It took some effort to come up with a short MWE for this issue. The goal is to avoid a few small allocations when mutating (an argument of an inner function) in parallel:
MWE
using BenchmarkTools, Parameters, Polyester, .Threads
# Composite-type struct
@with_kw mutable struct Str
A :: String = "A"
res :: Vector{Int64} = fill(0, 10)
end
### Inner Function ###
function addone(x, idx)
x[idx] + 1
end
### Outer Functions ###
# Sequential
function foo(n, str)
for i in 1:n
if i >= n
str.res[i] = addone(str.res, i)
end
end
end
# Polyester.@batch
function foobatch(n, str)
@batch for i in 1:n
if i >= n
str.res[i] = addone(str.res, i)
end
end
end
# Threads.@threads
function foothreads(n, str)
@threads for i in 1:n
if i >= n
str.res[i] = addone(str.res, i)
end
end
end
### Benchmarks ###
str = Str()
@btime foo(10, x) setup = (x = deepcopy($str)) evals = 1
@btime foobatch(10, x) setup = (x = deepcopy($str)) evals = 1
@btime foothreads(10, x) setup = (x = deepcopy($str)) evals = 1
### Check Results ###
foo(10, str); str
foobatch(10, str); str
foothreads(10, str); str
Benchmarks:
julia> @btime foo(10, x) setup = (x = deepcopy($str)) evals = 1
20.000 ns (0 allocations: 0 bytes)
julia> @btime foobatch(10, x) setup = (x = deepcopy($str)) evals = 1
1.410 μs (1 allocation: 32 bytes)
julia> @btime foothreads(10, x) setup = (x = deepcopy($str)) evals = 1
34.601 μs (162 allocations: 16.81 KiB)
All functions mutate the (mutable) struct correctly:
Results
julia> foo(10, str); str
Str
A: String "A"
res: Array{Int64}((10,)) [0, 0, 0, 0, 0, 0, 0, 0, 0, 1]
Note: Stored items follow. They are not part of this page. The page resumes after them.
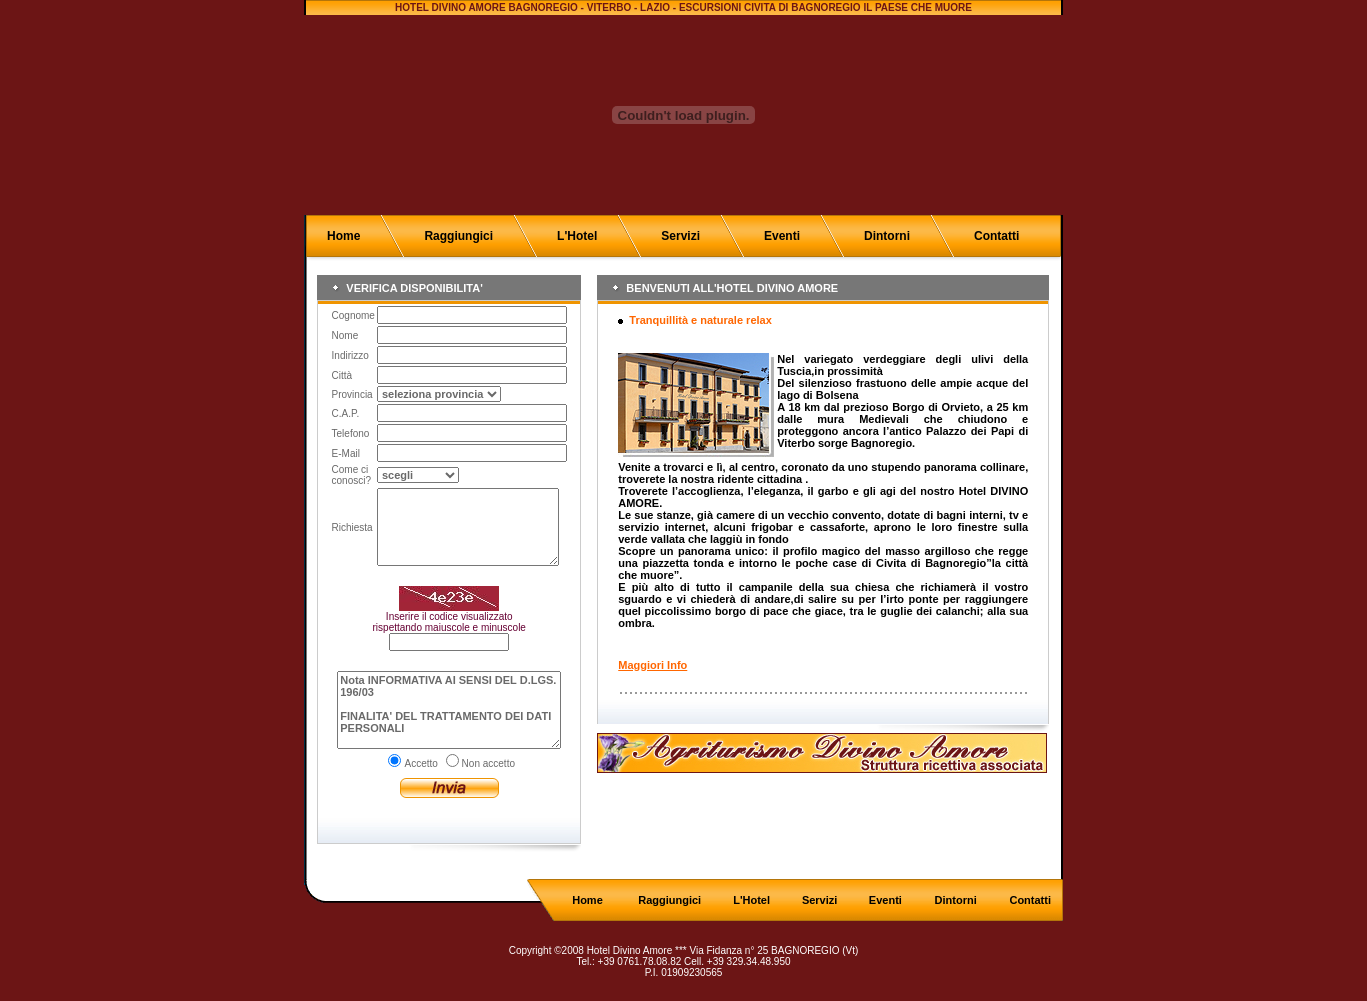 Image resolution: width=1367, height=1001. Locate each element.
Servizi (680, 236)
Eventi (782, 236)
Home (343, 236)
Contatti (996, 236)
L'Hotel (577, 236)
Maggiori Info (652, 665)
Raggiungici (458, 236)
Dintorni (887, 236)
julia> foobatch(10, str); str
Str
A: String "A"
res: Array{Int64}((10,)) [0, 0, 0, 0, 0, 0, 0, 0, 0, 2]
julia> foothreads(10, str); str
Str
A: String "A"
res: Array{Int64}((10,)) [0, 0, 0, 0, 0, 0, 0, 0, 0, 3]
The issue appears to be related to this topic, which never got fully resolved:
Is it possible to avoid these? Using @threads
would be ideal for my purposes, since @batch
is slower when nested inside another parallel loop. But even the latter would be very informative/useful.